Веблен фокусируется на цене экономической – предположительной неспособности модно одетой женщины к труду, что повышает дороговизну ее содержания, а следовательно, и ее значимость как статусного символа для мужчины – «владельца». Однако комфорт, а точнее дискомфорт, самой женщины, превращенной в изящную безделушку, также становится предметом обсуждения как с психологической, так и с физической, медицинской точки зрения: «Корсет с точки зрения экономической – это по существу своему увечье, переносимое с той целью, чтобы понизить жизнеспособность женщины и сделать ее явно и постоянно непригодной к работе» (Веблен 1984: 187–188). Резюмируя рассуждения Веблена об «одежде как выражении денежной культуры», за выводимой им на первый план экономической логикой нетрудно разглядеть дарвиновское противопоставление естественного и полового отбора, нужд выживания и привлечения партнера. Причем противопоставление это оказывается многократно усилено, фактически накладываясь на дихотомию природы и культуры, которая для Дарвина была гораздо менее актуальна. Напротив, как мы видели выше, мода выступала у него аналогией природных процессов и реализацией естественных склонностей.
Впоследствии вебленовский взгляд на моду как на инструмент инвалидизации женщины, чья привлекательность неотделима от ее зависимого положения, становится центральным элементом феминистского дискурса[27]. Характерен следующий фрагмент из знаменитой книги Симоны де Бовуар «Второй пол»: «высокие каблуки, корсеты, фижмы, панье, кринолины были призваны не столько подчеркнуть линию женского тела, сколько сделать его еще более бессильным. Отягченное жиром или же, наоборот, полупрозрачное, неспособное ни на какие усилия, парализованное неудобной одеждой и правилами благопристойности, оно в самом деле представляется мужчине его собственностью» (Бовуар 1997: 200–201). Как и в работах Дарвина и в текстах его последователей из числа публицистов XIX века, женская красота здесь выступает результатом «селекции», осуществляемой мужчинами, тем самым удаляясь от «естественных» параметров. Однако при этом анализ де Бовуар достаточно нюансирован: она показывает, что «естественная красота» является не утраченным под давлением патриархальных норм исконным состоянием женщины, а, напротив, патриархальной фикцией и фантазмом. «Мы приходим, таким образом, к странному парадоксу: желая в женщине ухватить природу – природу преображенную, – мужчина обрекает женщину на искусственность» (Там же: 201–202). В отличие от де Бовуар, позднейшие поколения феминистских теоретиков (представители второй и третьей «волн» феминизма) в большинстве своем фокусировались на искусственности моды, превознося «естественное состояние» женщины, в котором они отказывались видеть социокультурный конструкт (Church Gibson 2000: 350–352).
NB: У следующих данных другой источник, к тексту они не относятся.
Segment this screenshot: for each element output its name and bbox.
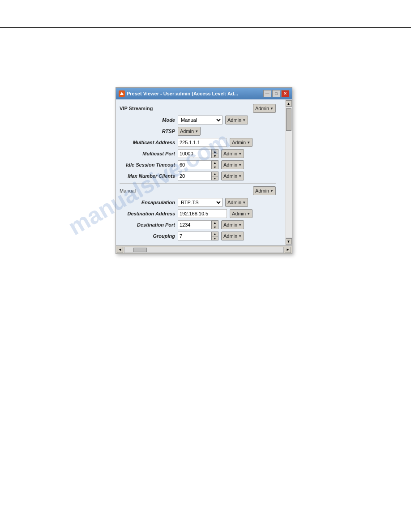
max-number-clients-up[interactable]: ▲ xyxy=(211,172,218,176)
destination-port-admin-button[interactable]: Admin ▼ xyxy=(221,220,244,229)
destination-port-down[interactable]: ▼ xyxy=(211,225,218,229)
multicast-port-admin-text: Admin xyxy=(223,151,237,156)
max-number-clients-input[interactable] xyxy=(178,172,211,180)
grouping-row: Grouping ▲ ▼ Admin ▼ xyxy=(120,232,276,240)
mode-select[interactable]: Manual Auto xyxy=(178,116,223,124)
idle-session-timeout-spinner: ▲ ▼ xyxy=(178,160,218,169)
scroll-up-button[interactable]: ▲ xyxy=(286,100,292,107)
dialog-title: Preset Viewer - User:admin (Access Level… xyxy=(127,91,238,96)
vip-streaming-admin-text: Admin xyxy=(255,106,269,111)
mode-admin-button[interactable]: Admin ▼ xyxy=(225,116,248,124)
grouping-admin-button[interactable]: Admin ▼ xyxy=(221,232,244,240)
encapsulation-admin-text: Admin xyxy=(227,200,241,205)
divider xyxy=(120,183,276,184)
max-number-clients-spinner: ▲ ▼ xyxy=(178,172,218,180)
multicast-address-row: Multicast Address Admin ▼ xyxy=(120,138,276,147)
destination-port-row: Destination Port ▲ ▼ Admin ▼ xyxy=(120,220,276,229)
max-number-clients-label: Max Number Clients xyxy=(120,173,178,179)
encapsulation-admin-button[interactable]: Admin ▼ xyxy=(225,198,248,207)
multicast-address-label: Multicast Address xyxy=(120,140,178,145)
vip-streaming-section-header: VIP Streaming Admin ▼ xyxy=(120,104,276,113)
manual-admin-arrow: ▼ xyxy=(270,189,274,193)
encapsulation-select[interactable]: RTP-TS UDP-TS xyxy=(178,198,223,207)
vip-streaming-admin-arrow: ▼ xyxy=(270,107,274,111)
idle-session-timeout-up[interactable]: ▲ xyxy=(211,160,218,165)
multicast-address-input[interactable] xyxy=(178,138,227,147)
destination-address-row: Destination Address Admin ▼ xyxy=(120,209,276,218)
idle-session-timeout-admin-button[interactable]: Admin ▼ xyxy=(221,160,244,169)
destination-port-spinner: ▲ ▼ xyxy=(178,220,218,229)
horizontal-scrollbar[interactable]: ◄ ► xyxy=(116,245,292,253)
grouping-up[interactable]: ▲ xyxy=(211,232,218,236)
manual-section-header: Manual Admin ▼ xyxy=(120,186,276,195)
horizontal-scroll-track[interactable] xyxy=(124,247,284,253)
multicast-address-admin-text: Admin xyxy=(232,140,246,145)
idle-session-timeout-label: Idle Session Timeout xyxy=(120,162,178,167)
max-number-clients-admin-arrow: ▼ xyxy=(238,174,242,178)
grouping-spinner-buttons: ▲ ▼ xyxy=(211,232,218,240)
minimize-button[interactable]: — xyxy=(263,90,271,97)
multicast-port-row: Multicast Port ▲ ▼ Admin ▼ xyxy=(120,149,276,158)
mode-admin-text: Admin xyxy=(227,117,241,123)
vertical-scrollbar[interactable]: ▲ ▼ xyxy=(285,99,292,245)
multicast-port-spinner: ▲ ▼ xyxy=(178,149,218,158)
idle-session-timeout-input[interactable] xyxy=(178,160,211,169)
title-bar: Preset Viewer - User:admin (Access Level… xyxy=(116,88,292,99)
rtsp-admin-button[interactable]: Admin ▼ xyxy=(178,127,201,136)
rtsp-admin-arrow: ▼ xyxy=(195,129,198,133)
multicast-port-spinner-buttons: ▲ ▼ xyxy=(211,149,218,158)
manual-admin-button[interactable]: Admin ▼ xyxy=(253,186,276,195)
multicast-port-down[interactable]: ▼ xyxy=(211,154,218,158)
destination-address-input[interactable] xyxy=(178,209,227,218)
destination-port-input[interactable] xyxy=(178,220,211,229)
idle-session-timeout-spinner-buttons: ▲ ▼ xyxy=(211,160,218,169)
multicast-port-input[interactable] xyxy=(178,149,211,158)
dialog-window: Preset Viewer - User:admin (Access Level… xyxy=(116,87,292,254)
grouping-input[interactable] xyxy=(178,232,211,240)
multicast-port-admin-button[interactable]: Admin ▼ xyxy=(221,149,244,158)
max-number-clients-spinner-buttons: ▲ ▼ xyxy=(211,172,218,180)
destination-port-admin-text: Admin xyxy=(223,222,237,227)
grouping-admin-arrow: ▼ xyxy=(238,234,242,238)
scroll-track[interactable] xyxy=(286,107,292,237)
grouping-admin-text: Admin xyxy=(223,233,237,239)
app-icon xyxy=(119,90,125,97)
vip-streaming-admin-button[interactable]: Admin ▼ xyxy=(253,104,276,113)
encapsulation-admin-arrow: ▼ xyxy=(242,201,246,205)
multicast-port-admin-arrow: ▼ xyxy=(238,152,242,156)
multicast-port-up[interactable]: ▲ xyxy=(211,149,218,154)
maximize-button[interactable]: □ xyxy=(272,90,280,97)
manual-admin-text: Admin xyxy=(255,188,269,193)
scroll-left-button[interactable]: ◄ xyxy=(117,247,123,253)
close-button[interactable]: ✕ xyxy=(281,90,289,97)
vip-streaming-label: VIP Streaming xyxy=(120,106,153,111)
title-bar-left: Preset Viewer - User:admin (Access Level… xyxy=(119,90,238,97)
idle-session-timeout-down[interactable]: ▼ xyxy=(211,165,218,169)
max-number-clients-admin-text: Admin xyxy=(223,173,237,179)
destination-port-up[interactable]: ▲ xyxy=(211,220,218,225)
destination-address-admin-button[interactable]: Admin ▼ xyxy=(230,209,253,218)
mode-row: Mode Manual Auto Admin ▼ xyxy=(120,116,276,124)
idle-session-timeout-admin-text: Admin xyxy=(223,162,237,167)
mode-admin-arrow: ▼ xyxy=(242,118,246,122)
dialog-content: VIP Streaming Admin ▼ Mode Manual Auto A… xyxy=(116,99,285,245)
scroll-right-button[interactable]: ► xyxy=(285,247,291,253)
scroll-thumb[interactable] xyxy=(286,108,291,131)
grouping-down[interactable]: ▼ xyxy=(211,236,218,240)
title-bar-buttons: — □ ✕ xyxy=(263,90,289,97)
rtsp-label: RTSP xyxy=(120,129,178,134)
manual-label: Manual xyxy=(120,188,136,193)
rtsp-admin-text: Admin xyxy=(180,129,194,134)
multicast-address-admin-button[interactable]: Admin ▼ xyxy=(230,138,253,147)
destination-port-spinner-buttons: ▲ ▼ xyxy=(211,220,218,229)
multicast-port-label: Multicast Port xyxy=(120,151,178,156)
max-number-clients-down[interactable]: ▼ xyxy=(211,176,218,180)
scroll-down-button[interactable]: ▼ xyxy=(286,238,292,245)
horizontal-scroll-thumb[interactable] xyxy=(133,248,147,252)
max-number-clients-admin-button[interactable]: Admin ▼ xyxy=(221,172,244,180)
encapsulation-row: Encapsulation RTP-TS UDP-TS Admin ▼ xyxy=(120,198,276,207)
destination-port-admin-arrow: ▼ xyxy=(238,223,242,227)
destination-address-label: Destination Address xyxy=(120,211,178,216)
idle-session-timeout-admin-arrow: ▼ xyxy=(238,163,242,167)
encapsulation-label: Encapsulation xyxy=(120,200,178,205)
Цитировавшиеся выше мыслители, которые в том или ином виде вдохновлялись дарвиновской идеей полового отбора, в основном игнорировали ее противоречивые гендерные импликации: а именно тот факт, что в животном мире, как правило, самцы более ярко украшены – следовательно, ключевая роль в половом отборе принадлежит «женскому взгляду», а не пресловутому мужскому[28]. Сам Чарлз Дарвин никак не комментировал это противоречие, которое для него, по-видимому, не являлось таковым. С точки зрения видовой, цивилизационной и гендерной иерархий структурное совпадение позиций женщины в современных западных обществах, мужчин-«дикарей» и самцов животных, наоборот, должно было выглядеть вполне логично: все они представляли низшие ступени рациональности и дееспособности по отношению к «белому» мужчине. Их эффектная, пышно декорированная наружность предполагала внешнюю инстанцию контроля (взгляд «селекционера»), тем самым выявляя присущий им недостаток автономности. Прямая связь между ярким нарядом и зависимым положением была очевидна для Веблена, наблюдавшего «заметную аналогию» между современной ему женской модой и лакейскими ливреями (Веблен 1984: 195).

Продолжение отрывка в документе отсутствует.